There is a higher level of satisfaction among those who were treated by a private practitioner than of those who went to a public physician (Toš et al. 2004).

From 1992 to 2009, there were 1,279 private practitioners in the country, out of a total of 8,191 physicians. Private practitioners may also be registered with the HIIS. Only 190 were not registered by the end of 2006. There seems to be a trend in people shifting towards private practitioners with the introduction of provision care in private practices. In fact, the highest proportion of all private practices comes from the dental field, where around 15% of all dentists are in private practice.

== Challenges ==
There are still issues facing the Slovene health system, particularly long waiting times. Especially problematic are waiting times for dental services, as well as some specialists.

Since 2006, physician unemployment has remained low; there is in fact a shortage of physicians, especially in parts of the country where access to healthcare is limited. Since the 1990s, there has been a steady increase in the number of physicians in Slovenia, mainly due to the fact that most medical schools increased their number of graduates, and increased migration other from parts of the former Yugoslavia to Slovenia.

There has been an upward trend in the number of dentists as well, however, the rate of increase is lower than for physicians.

=== Reform ===
Since the economic crisis of 2008, Slovenia was one of the many nations that experienced hardship. Like many other nations, the amount of health spending decreased in real terms in 2010. While health spending had increased since, the amount is less than 1% per year. However, the amount spent on healthcare expenditures has also been challenged. In 2012, Slovenia paid 9.3% of its GDP on healthcare and long-term care, the same as the OECD average. However, this was higher than the average amount of GDP spent for nations with comparable GDP per capita. There have also been complaints of higher costs for the voluntary insurance.

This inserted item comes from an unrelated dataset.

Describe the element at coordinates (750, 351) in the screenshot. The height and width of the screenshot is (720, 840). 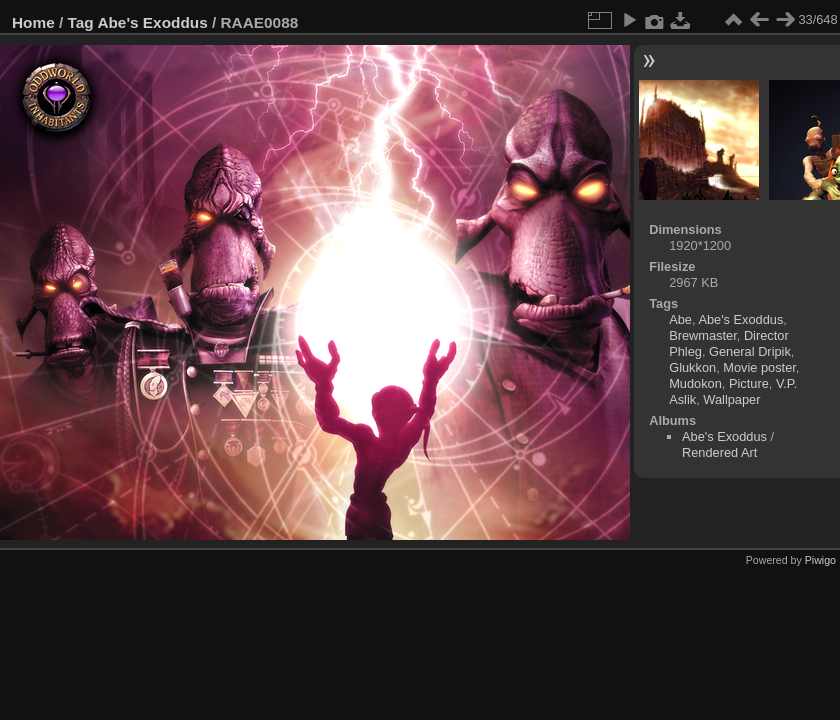
I see `General Dripik` at that location.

Like many other OECD nations, spending on pharmaceuticals has been decreasing, with Slovenia decreasing spending by less than 1% in 2011, but increasing 2.6% in 2012. In 2009, there were reforms to control the spending growth on pharmaceuticals. These reforms included lists of drugs that would be reimbursed by the national health insurance fund, as well as price reductions that were negotiated between both the government and pharmaceutical companies.

=== Digitalization ===
One of the ways Slovenia is trying to tackle the aforementioned issues of long waiting lines, staff shortage, and overworked employees is by the use of zVEM, an e-government platform dedicated to healthcare. zVEM not only helps with the problems the government and healthcare institutions are facing, but it also makes many processes easier by providing secure access to data and different e-health services to all users with Slovenian health insurance.

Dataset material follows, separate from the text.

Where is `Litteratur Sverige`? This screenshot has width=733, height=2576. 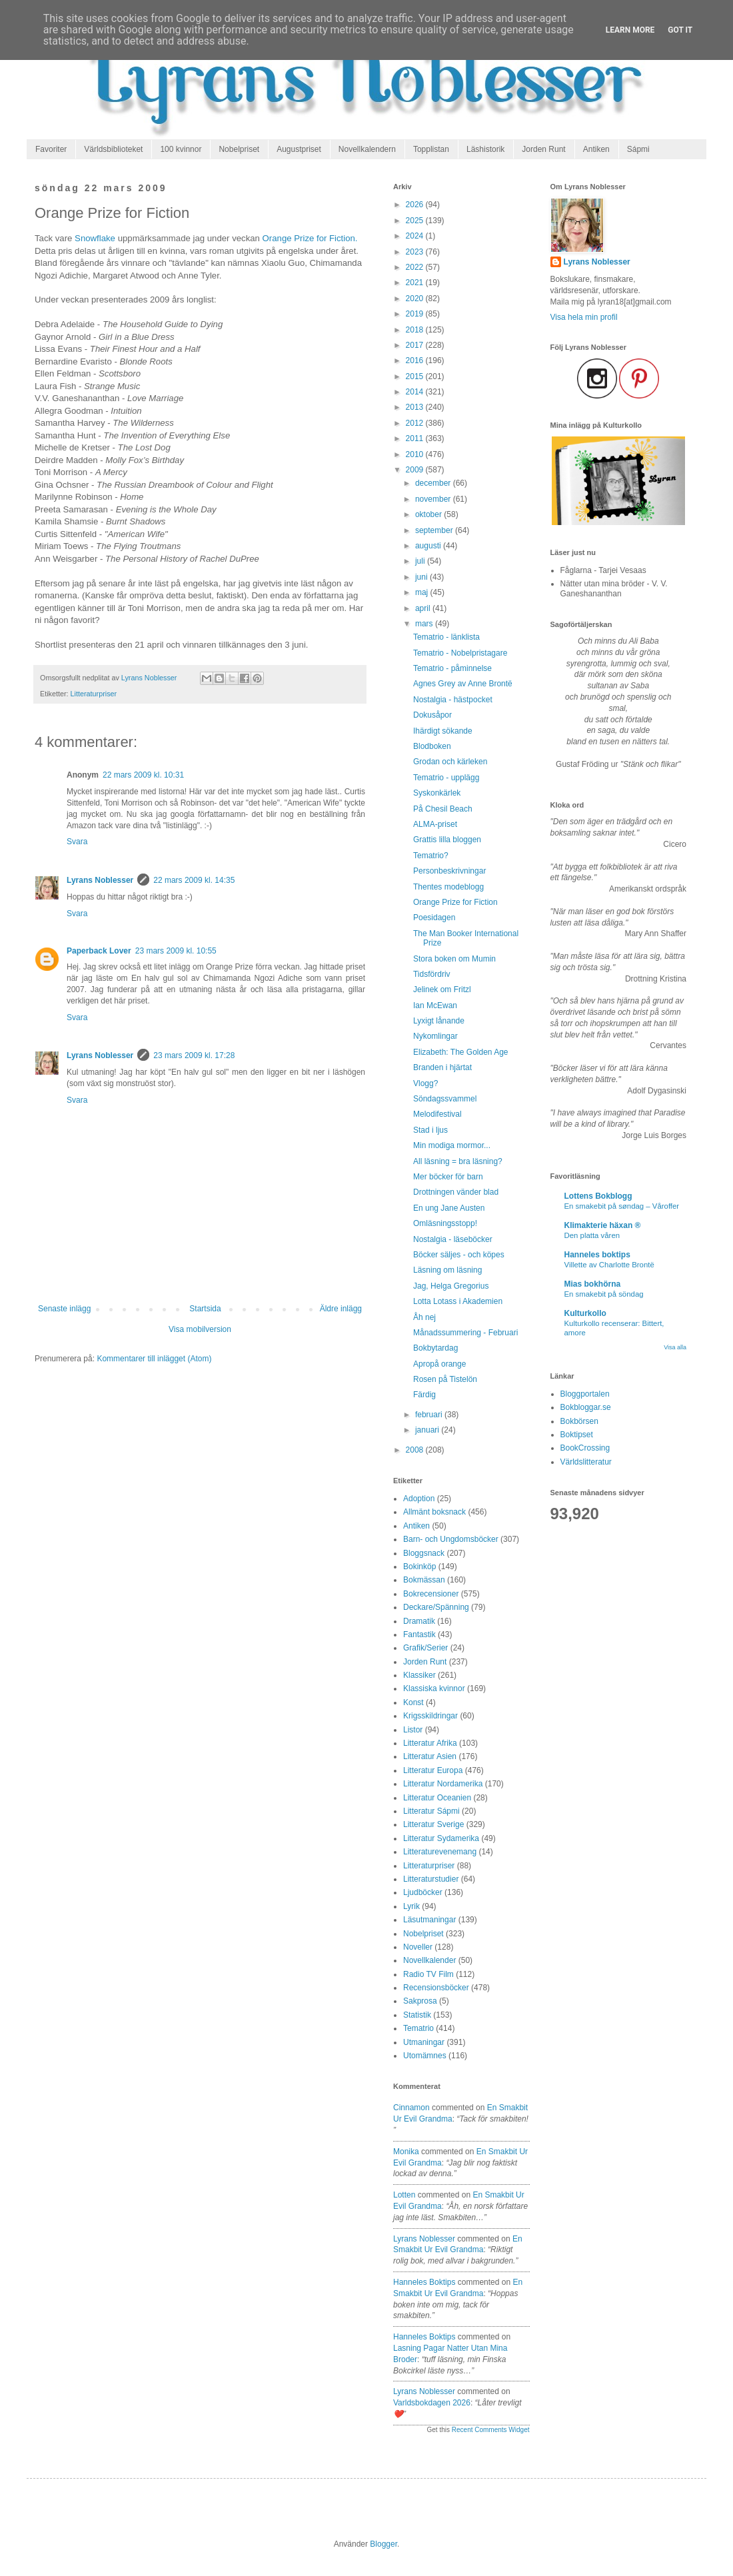
Litteratur Sverige is located at coordinates (433, 1824).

By implementing this app, the government of Slovenia created a system where personal medical records are easily accessible, as well as different medical prescriptions and medical referrals to specialists. Furthermore, the app enables the users to make an appointment without calling or waiting in lines. Via the portal, services like ePrescription, eOrdering, and Central Patient Data Register are made available after the initial sign-up process has been completed.

The platform was developed in 2015, but users were given access in 2017. Since its introduction, the number of users was steadily growing, amounting to over 409 900 registered users in 2021. The increase in the number of users in 2021 was due to restrictions imposed to slow down the spread of the COVID-19 pandemic by requiring residents to have a certificate as proof of vaccination or a COVID test. The app enabled easy access and easy check of COVID certificates by displaying the QR code.

This innovation in the healthcare system was a big step toward the digitalization of the healthcare system but further improvements are expected in the future. Signing up for zVEM requires a digital ID, which is issued by the government, and this process takes a lot of time. zVEM is available only for the people with Slovene health insurance and despite the different minorities present in Slovenia, there are only Slovene and English language versions. These issues need to be resolved to make the platform widely accessible.